As GigaOM reports, in a detailed article that’s well worth a read, the Android team under its then-leader, Andy Rubin, is believed to have actually developed its own set-top box running Android last year, and came very close to actually launching it, before finally scrapping those plans. The decision to abandon that path came as the company merged Google TV with its Android development efforts, a move that became inevitable with the success of Chromecast.

The “secret weapon” in Google’s arsenal for this new battle will be Android TV’s user interface, codenamed ‘Pano’. The core philosophy behind Pano is simplicity, with the company having considered some radical approaches in its development. One included subjugating third-party apps on the platform completely, relying instead on ‘data feeds’ from apps and services that would make content accessible to the user, without actually relying on the various interfaces and experiences of those individual apps.

Ultimately, that approach was deemed unsuitable, but the underlying concept that Google is expected to announce for Android TV is believed to be similar in some ways. Pano will present content to users as a collection of ‘cards’ that surface content into the UI, pulling it from the various apps and services available through the device.

Each of these cards – showing a movie or an episode of a TV show, for example – will have deep integration into third-party apps, enabling them to be launched immediately and to hook into other related content experiences, such as trailers and reviews.

Some media publishers apparently reacted unfavourably to this – understandably, perhaps, given that it puts Google’s interface front and centre, while pushing their own apps into the background, making them little more than content delivery mechanisms. For this reason, it remains unclear just how much of this vision has survived unchanged since The Verge first published screenshots of Pano back in April, but the fundamental principles of this user experience are believed to remain, at least for Google’s own Play Store content.

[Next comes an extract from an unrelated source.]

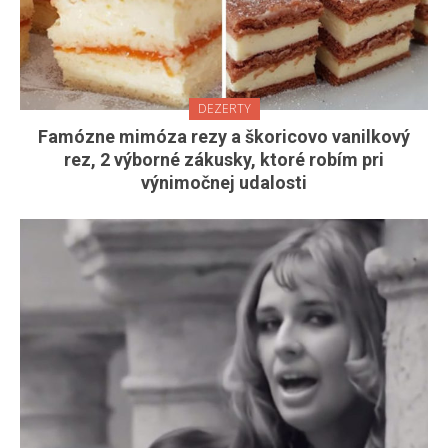
DEZERTY
Famózne mimóza rezy a škoricovo vanilkový
rez, 2 výborné zákusky, ktoré robím pri
výnimočnej udalosti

Android TV is also intended to cater to the sizable market of casual gamers that like the idea of playing games on a device larger than a smartphone or tablet, but not quite enough to throw down hundreds of dollars on a dedicated console. With integration into smart TVs and set-top boxes, Google will be able to cater to this market with Android-based games; while these will not seriously challenge the Xbox One or PlayStation 4 for graphics superiority, the casual gamers that like the idea of occasional diversions on larger displays may well find their more modest gaming needs satisfied.

As with Google TV, though, all of this hinges on manufacturer support. It is not yet clear how eager (or not) hardware builders are to support the company in its development of another TV platform, especially given what a flop Google TV was.

Even so, one thing that Google can never be accused of is a lack of ambition. It failed before, but it is not afraid to try again and it may yet succeed. One hopes, however, that this time around, Eric Schmidt keeps his predictions of market dominance to himself.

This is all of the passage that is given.